2. The machine learning training data generation method according to claim 1, further comprising:
acquiring first imaging apparatus information regarding the first imaging apparatus associated with the first captured image; and
selecting the conversion table based on the first imaging apparatus information.
3. The machine learning training data generation method according to claim 2, further comprising acquiring, as the first imaging apparatus information, first lens configuration information regarding an optical system constituting the first imaging apparatus.
4. The machine learning training data generation method according to claim 1, wherein
the first subject distance is either a subject distance to an image center of the first captured image or a subject distance to a predetermined subject captured in the first captured image.
5. The machine learning training data generation method according to claim 1, further comprising generating a simulation image simulating a third captured image based on the conversion table, the third captured image being captured at a third subject distance by the second imaging apparatus.

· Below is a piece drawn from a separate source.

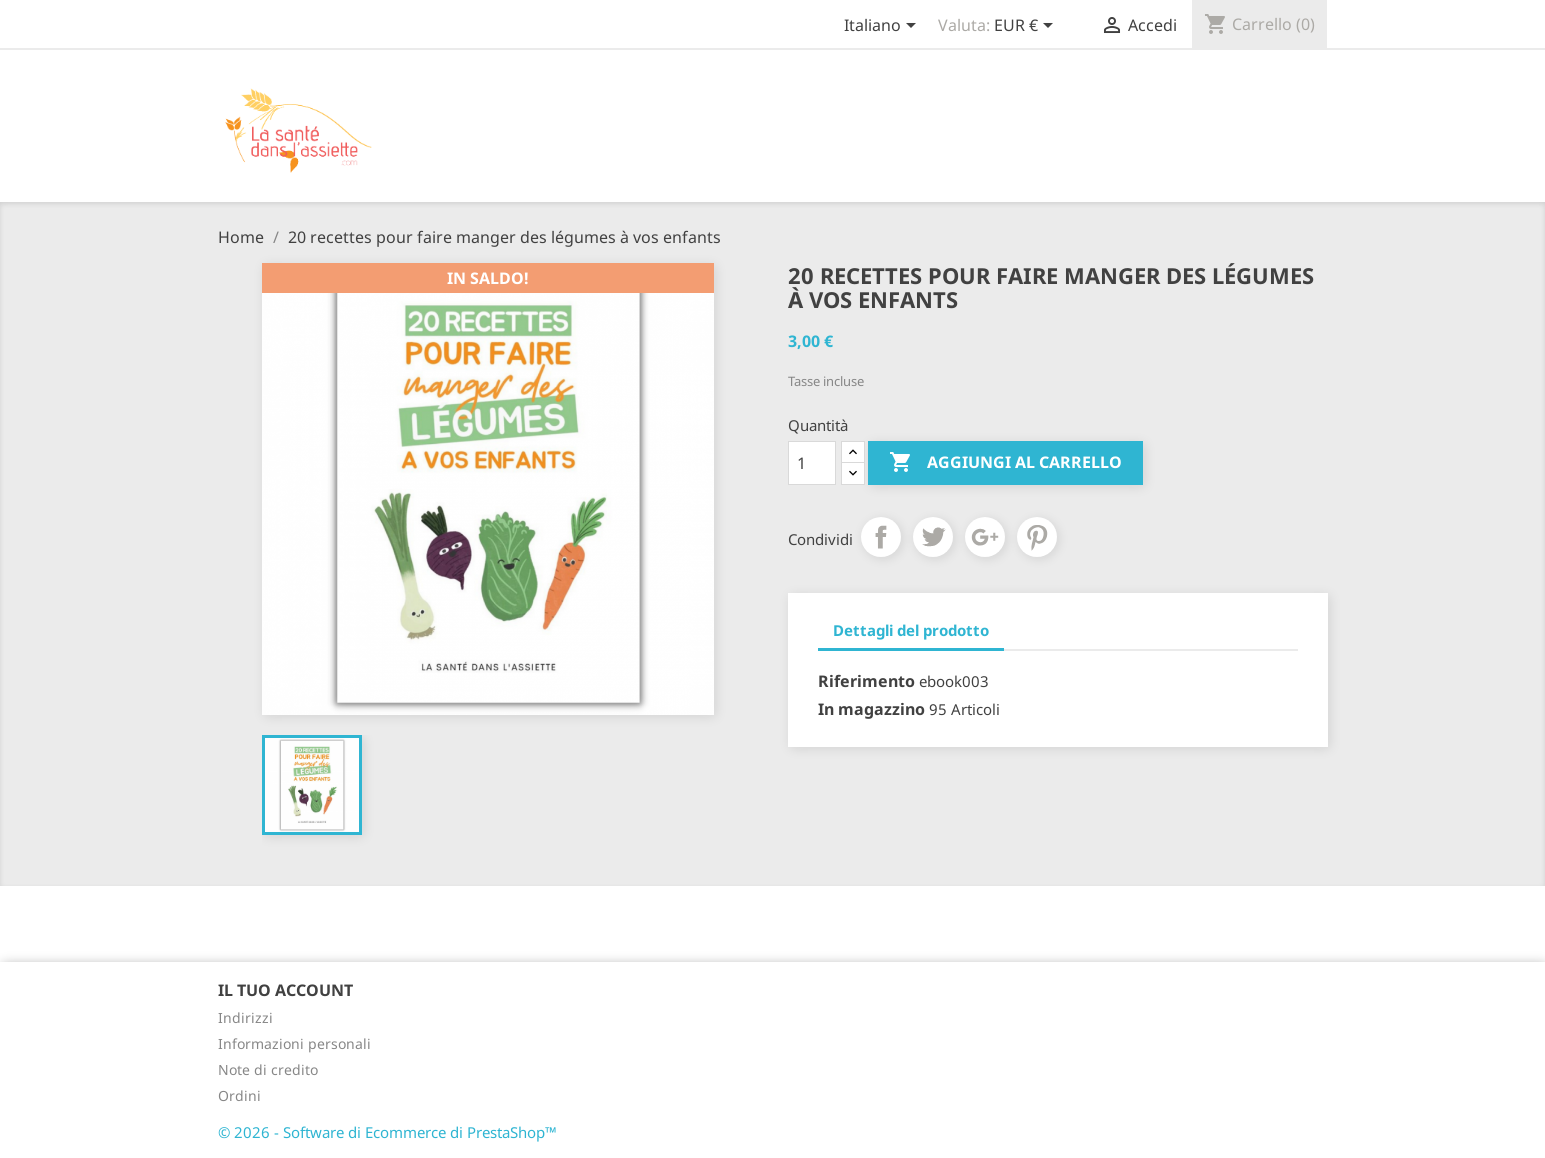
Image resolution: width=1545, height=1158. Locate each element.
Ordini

6. A machine learning method comprising:
receiving a first captured image captured by a first imaging apparatus at a first subject distance;
correcting an image quality of the first captured image by using the first captured image based on a conversion table to generate a simulation image simulating a second captured image captured at a second subject distance by a second imaging apparatus configured to generate a captured image lower in image quality than the first captured image, the conversion table defining a correction amount from a correlation relationship between the first subject distance and the first imaging apparatus, and the second subject distance and the second imaging apparatus;
setting a learning data set including teaching data formed with the first captured image and including training data formed with the simulation image; and
performing training processing with the learning data set.
7. The machine learning method according to claim 6, further comprising performing machine learning based on the conversion table, using as training data a simulation image simulating a third captured image captured at a third subject distance by the second imaging apparatus.
8. A non-transitory computer-readable recording medium with an executable machine learning program stored thereon, the program causing a computer to execute:
receiving a first captured image captured by a first imaging apparatus at a first subject distance;
correcting an image quality of the first captured image by using the first captured image based on a conversion table to generate a simulation image simulating a second captured image captured at a second subject distance by a second imaging apparatus configured to generate a captured image lower in image quality than the first captured image, the conversion table defining a correction amount from a correlation relationship between the first subject distance and the first imaging apparatus, and the second subject distance and the second imaging apparatus;
setting a learning data set including teaching data formed with the first captured image and including training data formed with the simulation image; and
performing training processing with the learning data set.